Begin at the first line of the data and copy each line through the one containing "банкноты украины", that line included, with no pictures.

§ **Dataset entries**:
----
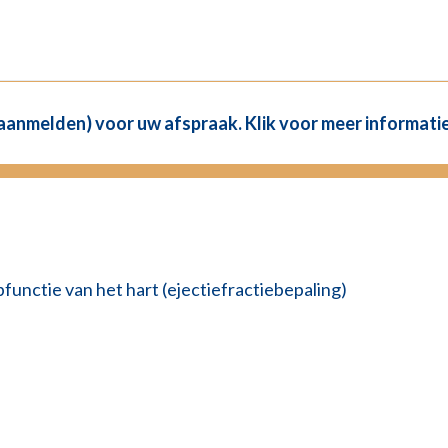
(aanmelden) voor uw afspraak. Klik voor meer informatie
nctie van het hart (ejectiefractiebepaling)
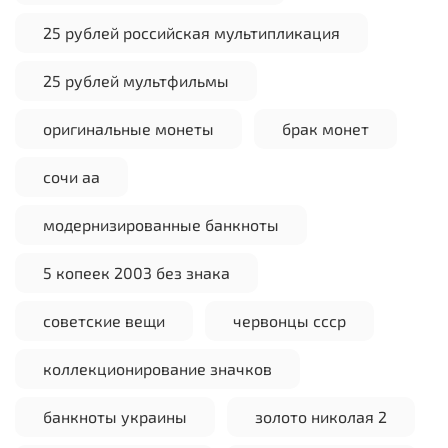
25 рублей российская мультипликация
25 рублей мультфильмы
оригинальные монеты
брак монет
сочи аа
модернизированные банкноты
5 копеек 2003 без знака
советские вещи
червонцы ссср
коллекционирование значков
банкноты украины
золото николая 2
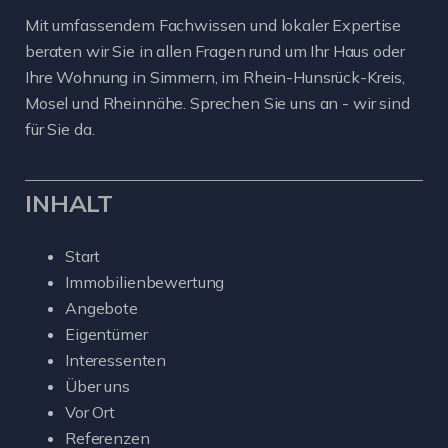
Mit umfassendem Fachwissen und lokaler Expertise
beraten wir Sie in allen Fragen rund um Ihr Haus oder
Ihre Wohnung in Simmern, im Rhein-Hunsrück-Kreis,
Mosel und Rheinnähe. Sprechen Sie uns an - wir sind
für Sie da.
INHALT
Start
Immobilienbewertung
Angebote
Eigentümer
Interessenten
Über uns
Vor Ort
Referenzen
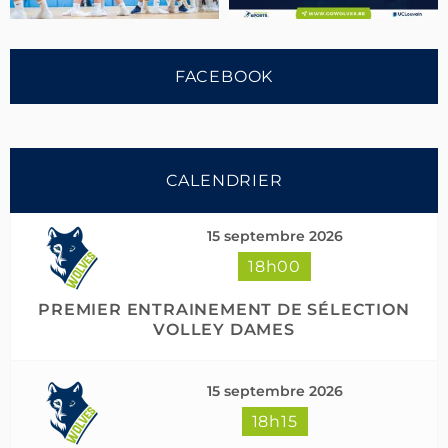
FACEBOOK
CALENDRIER
15 septembre 2026
18h00
Suivre sur Instagram
Charger plus
PREMIER ENTRAINEMENT DE SÉLECTION
VOLLEY DAMES
15 septembre 2026
18h15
----
§ **WRITTEN RESPONSE**:
(aanmelden) voor uw afspraak. Klik voor meer informatie
nctie van het hart (ejectiefractiebepaling)
25 рублей российская мультипликация
25 рублей мультфильмы
оригинальные монеты
брак монет
сочи аа
модернизированные банкноты
5 копеек 2003 без знака
советские вещи
червонцы ссср
коллекционирование значков
банкноты украины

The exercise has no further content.